ネットワークカメラ推進会

Network camera promotion and communication

全方位カメラ(360度)は万能か?

全方位カメラとは何か?

近年、各メーカーから全方位カメラと呼ばれる360度の撮影が可能なカメラが発売されている。

ここで示す360度というのは、パン(首振り)によって周囲全体が見渡すことができるのではなく、

首振り操作をしなくても魚眼レンズにより周囲全体が見渡すことができるカメラを指す。

 

通常のネットワークカメラであれば、画角が広いものでも100度程度であるので、360度見渡すことができるカメラは非常に魅力的に思えるだろう。

 

まずは、下記の動画をご覧いただきたい。台湾メーカーのVIVOTEK社のカメラの紹介動画である。

全方位カメラのメリット

動画を見てもわかる通り、全方位カメラの最大のメリットはエリア全体を閲覧することができる点である。

部屋の中心にカメラを1台設置すれば、部屋全体を撮影できるためカメラの台数を減らすことができる。例えば、小売店などで天井に全方位カメラを設置した場合、顧客の動線(入口からどのように売り場に移動しているのか?)を確認することができる。
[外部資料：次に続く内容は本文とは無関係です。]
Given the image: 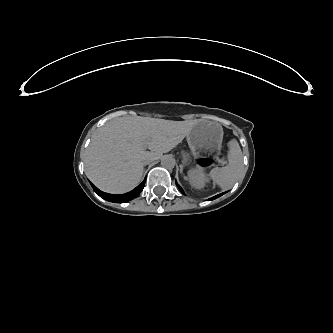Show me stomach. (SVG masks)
<instances>
[{
  "label": "stomach",
  "mask_w": 333,
  "mask_h": 333,
  "mask_svg": "<svg viewBox=\"0 0 333 333\" xmlns=\"http://www.w3.org/2000/svg\"><path fill=\"white\" fill-rule=\"evenodd\" d=\"M188 142L191 144V145H196V142L193 138L189 137L188 138Z\"/></svg>",
  "instance_id": "0dacf381"
}]
</instances>
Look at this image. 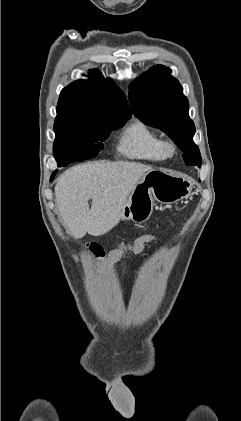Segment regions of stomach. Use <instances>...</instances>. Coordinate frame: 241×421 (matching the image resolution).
I'll list each match as a JSON object with an SVG mask.
<instances>
[{"label": "stomach", "mask_w": 241, "mask_h": 421, "mask_svg": "<svg viewBox=\"0 0 241 421\" xmlns=\"http://www.w3.org/2000/svg\"><path fill=\"white\" fill-rule=\"evenodd\" d=\"M192 187V181L185 176L161 168L152 169L134 187L120 212V219L146 222L153 212L154 200L161 204L177 203L190 196Z\"/></svg>", "instance_id": "1"}]
</instances>
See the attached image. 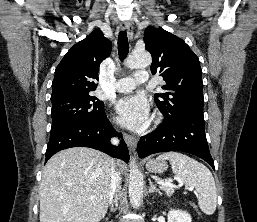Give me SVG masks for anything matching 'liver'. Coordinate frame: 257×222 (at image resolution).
<instances>
[{
  "instance_id": "1",
  "label": "liver",
  "mask_w": 257,
  "mask_h": 222,
  "mask_svg": "<svg viewBox=\"0 0 257 222\" xmlns=\"http://www.w3.org/2000/svg\"><path fill=\"white\" fill-rule=\"evenodd\" d=\"M111 161L86 147L65 149L51 157L40 183V222L101 221L108 209ZM116 166L125 167L121 161Z\"/></svg>"
}]
</instances>
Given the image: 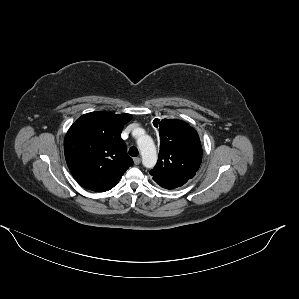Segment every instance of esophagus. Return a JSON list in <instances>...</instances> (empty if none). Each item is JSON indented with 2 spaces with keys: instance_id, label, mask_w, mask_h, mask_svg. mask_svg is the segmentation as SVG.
<instances>
[{
  "instance_id": "1",
  "label": "esophagus",
  "mask_w": 299,
  "mask_h": 299,
  "mask_svg": "<svg viewBox=\"0 0 299 299\" xmlns=\"http://www.w3.org/2000/svg\"><path fill=\"white\" fill-rule=\"evenodd\" d=\"M133 161H134V164H135V165H139L140 162H141V159H140L139 157H135V158L133 159Z\"/></svg>"
}]
</instances>
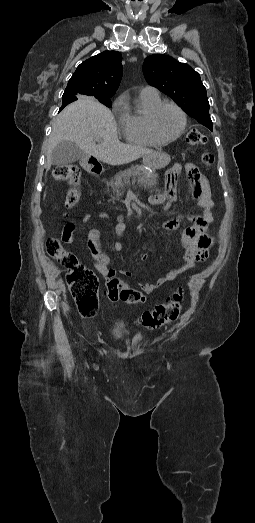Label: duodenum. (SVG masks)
<instances>
[{
  "mask_svg": "<svg viewBox=\"0 0 255 523\" xmlns=\"http://www.w3.org/2000/svg\"><path fill=\"white\" fill-rule=\"evenodd\" d=\"M82 167L86 172H88L94 176H99L104 171V167H103L101 161L92 155H87L83 159Z\"/></svg>",
  "mask_w": 255,
  "mask_h": 523,
  "instance_id": "1",
  "label": "duodenum"
}]
</instances>
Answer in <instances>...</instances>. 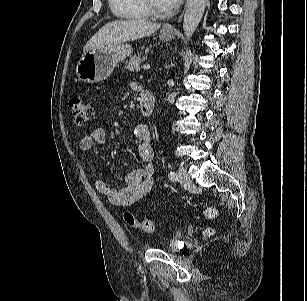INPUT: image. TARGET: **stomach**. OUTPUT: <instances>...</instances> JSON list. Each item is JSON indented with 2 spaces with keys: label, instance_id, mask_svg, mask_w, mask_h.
I'll return each instance as SVG.
<instances>
[{
  "label": "stomach",
  "instance_id": "obj_1",
  "mask_svg": "<svg viewBox=\"0 0 307 301\" xmlns=\"http://www.w3.org/2000/svg\"><path fill=\"white\" fill-rule=\"evenodd\" d=\"M175 37V31L163 29L160 39L169 41ZM132 47L121 43L111 48L92 49L82 55L77 66L78 78L86 83H97L107 79L119 62L131 55Z\"/></svg>",
  "mask_w": 307,
  "mask_h": 301
}]
</instances>
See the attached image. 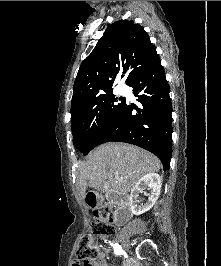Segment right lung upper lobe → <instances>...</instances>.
Wrapping results in <instances>:
<instances>
[{"instance_id":"obj_1","label":"right lung upper lobe","mask_w":221,"mask_h":266,"mask_svg":"<svg viewBox=\"0 0 221 266\" xmlns=\"http://www.w3.org/2000/svg\"><path fill=\"white\" fill-rule=\"evenodd\" d=\"M160 60L144 28L129 20L111 24L90 55L82 62L74 82L71 118L86 111L92 101L112 90L122 73L129 85L133 78Z\"/></svg>"}]
</instances>
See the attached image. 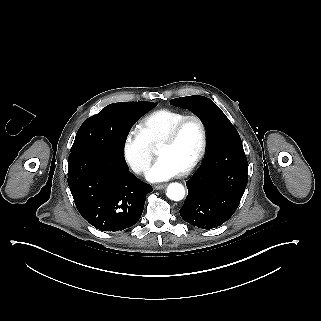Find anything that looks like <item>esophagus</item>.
Masks as SVG:
<instances>
[{
	"label": "esophagus",
	"instance_id": "esophagus-1",
	"mask_svg": "<svg viewBox=\"0 0 321 321\" xmlns=\"http://www.w3.org/2000/svg\"><path fill=\"white\" fill-rule=\"evenodd\" d=\"M166 187V184H159V185H156L154 188L155 190H160V189H163Z\"/></svg>",
	"mask_w": 321,
	"mask_h": 321
}]
</instances>
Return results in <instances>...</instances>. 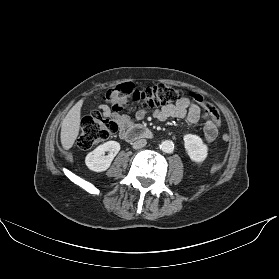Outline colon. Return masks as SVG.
<instances>
[{"label":"colon","mask_w":279,"mask_h":279,"mask_svg":"<svg viewBox=\"0 0 279 279\" xmlns=\"http://www.w3.org/2000/svg\"><path fill=\"white\" fill-rule=\"evenodd\" d=\"M181 92L166 84H157L143 89H137L131 82L118 84L108 90L103 99L110 106L109 112L95 111L82 119L81 129L77 139L78 148L87 151L98 146L113 135L119 127L118 113L133 104L137 111L168 106L181 99ZM193 98L202 104L209 113L213 123L218 128L220 116L217 109L205 101L199 94H192ZM227 140V135L223 136Z\"/></svg>","instance_id":"colon-1"}]
</instances>
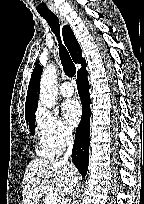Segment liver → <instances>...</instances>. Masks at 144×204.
Wrapping results in <instances>:
<instances>
[{
	"label": "liver",
	"mask_w": 144,
	"mask_h": 204,
	"mask_svg": "<svg viewBox=\"0 0 144 204\" xmlns=\"http://www.w3.org/2000/svg\"><path fill=\"white\" fill-rule=\"evenodd\" d=\"M78 179V170L67 161L33 159L23 177V204H38L41 195L46 192L56 191L61 196L67 195Z\"/></svg>",
	"instance_id": "6515ba94"
}]
</instances>
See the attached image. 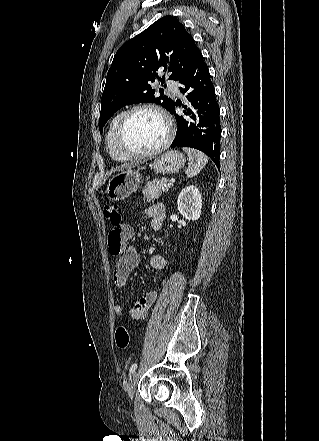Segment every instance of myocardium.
<instances>
[{"label":"myocardium","mask_w":319,"mask_h":441,"mask_svg":"<svg viewBox=\"0 0 319 441\" xmlns=\"http://www.w3.org/2000/svg\"><path fill=\"white\" fill-rule=\"evenodd\" d=\"M144 110L154 112L162 119V121L165 124L166 135H165L164 140L157 147H155L151 150H148V151H144V152H134V151H131L125 147L123 140H122V133H123L124 127H125L127 121L129 120V118L134 113H136L138 111H144ZM174 135H175V126H174V123H173L171 117L169 116V114L164 109H162L161 107H159L157 105L145 103V104L135 105L124 112V114L122 115L121 119L119 120L117 128H116L115 140H116V145H117L118 149L125 156H127L129 158H147V157H151V156H155L157 154H160L165 149H167V147L172 142Z\"/></svg>","instance_id":"f54148a6"}]
</instances>
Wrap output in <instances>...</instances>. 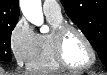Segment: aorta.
I'll return each mask as SVG.
<instances>
[{"label":"aorta","mask_w":107,"mask_h":75,"mask_svg":"<svg viewBox=\"0 0 107 75\" xmlns=\"http://www.w3.org/2000/svg\"><path fill=\"white\" fill-rule=\"evenodd\" d=\"M20 7L25 18L44 31L41 0H20Z\"/></svg>","instance_id":"1"}]
</instances>
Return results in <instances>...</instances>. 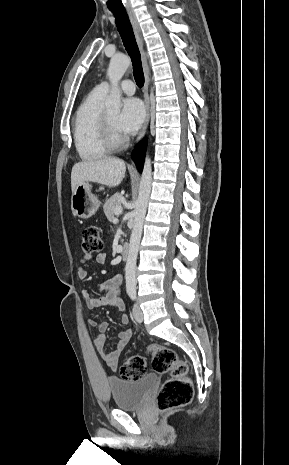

さらに画面の分割機能を利用すれば、丸い画を通常のカメラのように分割して表示することもできる。まさに、画期的な製品なのだ。

 

ユーザーの中には全方位カメラが現在の主流になっていると思われている方も多い。

しかし、現実には360度の撮影ができる全方位カメラはデメリットもあることを理解しておかなければならない。実は、全方位カメラを設置できるシーンは意外と少ないのだ。

以下、全方位カメラのデメリットをまとめておく。

 

全方位カメラのデメリット

 

デメリット1:真上からの撮影になってしまう

監視カメラを設置するユーザーの多くが、被写体の顔や身なりを撮影したいと考えている。しかし、全方位カメラの場合、ほぼ真上からの撮影となるため、場所によっては「頭と肩しか撮影ができない」ことがある。ヒトの動きを閲覧することについては適しているが、ヒトを認識する用途としては必ずしも適切とは言えない。

 

デメリット2:魚眼カメラのように映像が歪む(またはボヤける)

上記の映像でも紹介したとおり、全方位カメラは4分割表示など、映像を補正して通常のカメラのように閲覧することも可能である。しかしながら、どうしても映像の外枠に近い部分については映像の歪みが大きく、補正をかけてもボヤけたような画になってしまう。細部を確認したい用途については不向きとなる。

 

デメリット3:映像が重たい(または表示の負荷が大きい)

これは技術的な問題であるが、全方位カメラで適切な画を取得したい場合、必然的に通常のネットワークカメラよりも高解像度で映像を送信することとなる。そのため、1台のカメラにおける通信量が大きくなってしまうのだ。極端な例をいうと、通常のカメラの4~5倍の通信量が必要となるケースもある。とにかく映像が重たいのだ。

 

スペックの高いレコーダーを利用する場合はさほど影響がないが、ロースペックのレコーダーの場合、フリーズしてしまうリスクが高まる。また、全方位カメラはモニタに表示する場合もレコーダーの負荷が大きくなるため、設計時は注意が必要である。

 

設置場所によっては全方位カメラを1台設置するよりも、通常のカメラを対角線上に2台設置した方が適切な画像が得られ、データ容量も削減できるケースもある。

 

全方位カメラの最適な設置場所とは?

 

デメリットばかりを強調しすぎてしまったが、全方位カメラは今日のネットワークカメラにおいて「絶対に必要なカメラ」であることは間違いない。

スーパーやショッピングモールなどでヒトの混雑状況や動線をモニタリングするのには最適なカメラである。

また、冒頭に記載したように、広角タイプのカメラでも水平画角は100度程度であるため、設置場所によっては全方位カメラを活用しないと適切に撮影ができない場所も存在する。

※例えば、廊下がT字路や十字路の場合、全方位カメラの設置が望ましい。

 

決して万能とは言えないが、設置場所によっては非常に有効であるということを理解いただきたい。